The Morrison government has slapped fresh sanctions on Russian oligarchs, including the prominent billionaire Roman Abramovich, who is the London-based owner of Millhouse Capital and Chelsea Football Club.
Australia on Monday designated 33 individuals, including the chief executive of Gazprom, Alexey Miller, and the chair of Bank Rossiya, Dmitri Lebedev. The move against Abramovich, one of the world’s richest men, brings Australia in line with the UK and the US.
The latest move by Australia comes after a Russian strike on a military base close to the Polish border in the far-west of Ukraine. The weekend attack – one the deadliest of the war so far – killed at least 35 people and injured more than 130. The escalation prompted a warning from Nato.
The base has been used by Nato to train Ukrainian military forces. The Ukrainian president, Volodymyr Zelenskiy, has appealed to western nations for weeks to impose a no-fly zone over his country. While a number of nations, including Australia, have dispatched lethal military support, allies are seeking not to engage Russia directly, fearing a conflagration in Europe.
Canada, the EU, New Zealand, the US and the UK have imposed sanctions targeting the Russian president Vladimir Putin’s inner circle since the president ordered the invasion of Ukraine.
Other individuals named by Australia on Monday include: the chair of Rostec and member of the Supreme Council of United Russia, Sergey Chemezov; the founder and largest shareholder of Alfa Group, Mikhail Fridman; the president of Transneft, Nikolai Tokarev; the chair of Sheremetyevo international airport, Alexander Ponomarenko; the chair of VEB, Igor Shuvalov; and the chief executive of the Russian Direct Investment Fund, Kirill Dmitriev.
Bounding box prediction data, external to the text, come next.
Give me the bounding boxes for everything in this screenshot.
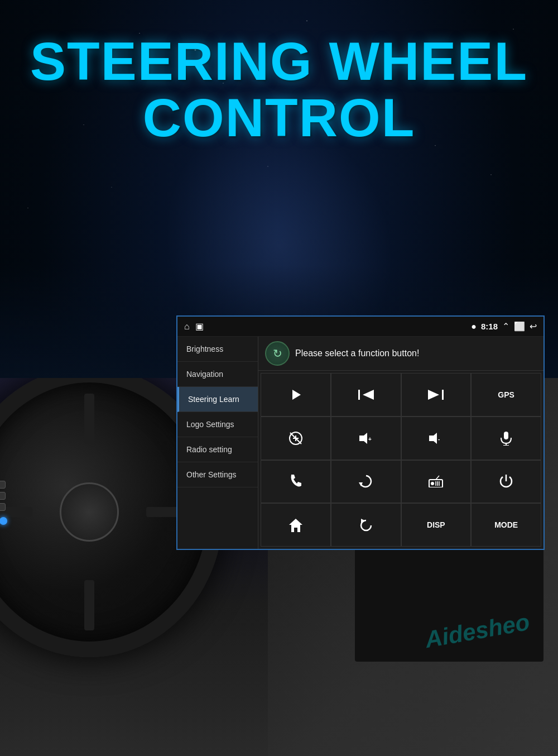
svg-marker-24 — [289, 519, 302, 532]
screen-icon[interactable]: ⬜ — [514, 321, 525, 332]
gps-button[interactable]: GPS — [471, 373, 541, 417]
svg-marker-4 — [428, 390, 439, 400]
menu-item-steering-learn[interactable]: Steering Learn — [177, 387, 258, 412]
svg-text:+: + — [368, 436, 372, 442]
svg-marker-0 — [292, 390, 301, 400]
title-container: STEERING WHEEL CONTROL — [0, 22, 558, 157]
dot-icon: ● — [471, 322, 477, 332]
left-menu: Brightness Navigation Steering Learn Log… — [177, 337, 258, 549]
play-button[interactable] — [261, 373, 331, 417]
next-button[interactable] — [401, 373, 472, 417]
svg-point-18 — [431, 482, 434, 485]
radio-button[interactable] — [401, 460, 472, 504]
title-line1: STEERING WHEEL — [30, 31, 528, 91]
wheel-btn-1 — [0, 481, 6, 489]
wheel-controls — [0, 481, 6, 511]
status-nav-icons: ⌃ ⬜ ↩ — [502, 321, 537, 332]
phone-button[interactable] — [261, 460, 331, 504]
up-arrow-icon[interactable]: ⌃ — [502, 321, 509, 332]
vol-up-button[interactable]: + — [331, 417, 401, 460]
svg-marker-2 — [363, 390, 374, 400]
home-button[interactable] — [261, 503, 331, 547]
menu-item-other-settings[interactable]: Other Settings — [177, 462, 258, 487]
back-icon[interactable]: ↩ — [530, 321, 537, 332]
svg-marker-11 — [429, 433, 437, 444]
mode-button[interactable]: MODE — [471, 503, 541, 547]
home-status-icon: ⌂ — [184, 322, 190, 332]
svg-marker-25 — [361, 519, 365, 523]
svg-line-22 — [436, 476, 439, 480]
svg-rect-1 — [358, 390, 360, 400]
menu-item-navigation[interactable]: Navigation — [177, 362, 258, 387]
panel-header: ↻ Please select a function button! — [258, 337, 543, 371]
power-button[interactable] — [471, 460, 541, 504]
undo-button[interactable] — [331, 503, 401, 547]
rotate-button[interactable] — [331, 460, 401, 504]
disp-button[interactable]: DISP — [401, 503, 472, 547]
sync-icon[interactable]: ↻ — [265, 341, 290, 366]
status-left: ⌂ ▣ — [184, 321, 204, 332]
spoke-bottom — [84, 580, 94, 630]
status-bar: ⌂ ▣ ● 8:18 ⌃ ⬜ ↩ — [177, 317, 543, 337]
menu-item-radio-setting[interactable]: Radio setting — [177, 437, 258, 462]
status-time: 8:18 — [481, 322, 498, 331]
page-title: STEERING WHEEL CONTROL — [22, 34, 536, 146]
mic-button[interactable] — [471, 417, 541, 460]
svg-rect-3 — [442, 390, 444, 400]
menu-item-logo-settings[interactable]: Logo Settings — [177, 412, 258, 437]
spoke-top — [84, 394, 94, 444]
sim-status-icon: ▣ — [195, 321, 204, 332]
menu-item-brightness[interactable]: Brightness — [177, 337, 258, 362]
svg-rect-13 — [504, 432, 508, 439]
status-right: ● 8:18 ⌃ ⬜ ↩ — [471, 321, 537, 332]
button-grid: GPS + — [258, 371, 543, 549]
android-unit: ⌂ ▣ ● 8:18 ⌃ ⬜ ↩ Brightness Navigation S… — [176, 315, 545, 550]
wheel-btn-2 — [0, 492, 6, 500]
svg-text:-: - — [438, 436, 440, 442]
svg-marker-9 — [359, 433, 367, 444]
main-content: Brightness Navigation Steering Learn Log… — [177, 337, 543, 549]
sync-arrow-icon: ↻ — [273, 347, 282, 360]
prev-button[interactable] — [331, 373, 401, 417]
panel-message: Please select a function button! — [295, 348, 419, 358]
right-panel: ↻ Please select a function button! GPS — [258, 337, 543, 549]
vol-down-button[interactable]: - — [401, 417, 472, 460]
title-line2: CONTROL — [143, 88, 416, 147]
blue-dot — [0, 517, 7, 525]
mute-button[interactable] — [261, 417, 331, 460]
wheel-btn-3 — [0, 503, 6, 511]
The US national security adviser, Jake Sullivan, is due to meet with China’s top diplomat, Yang Jiechi, in Rome this week. Sullivan has warned China it will face consequences if it helps Moscow evade escalating sanctions triggered by the war.
Over the weekend, Sullivan told NBC: “We have made it clear to not just Beijing but every country in the world that if they think that they can basically bail Russia out, they can give Russia a workaround to the sanctions that we’ve imposed, they should have another thing coming because we will ensure that neither China, nor anyone else, can compensate Russia for these losses.”
The Australian sanctions cover a group of oligarchs close to Putin, and some spouses and children. The Morrison government argues many Russian oligarchs have either facilitated, or directly benefited from, the Kremlin’s military incursions into Ukraine since 2014. The government says more than 400 sanctions have been imposed since the invasion began.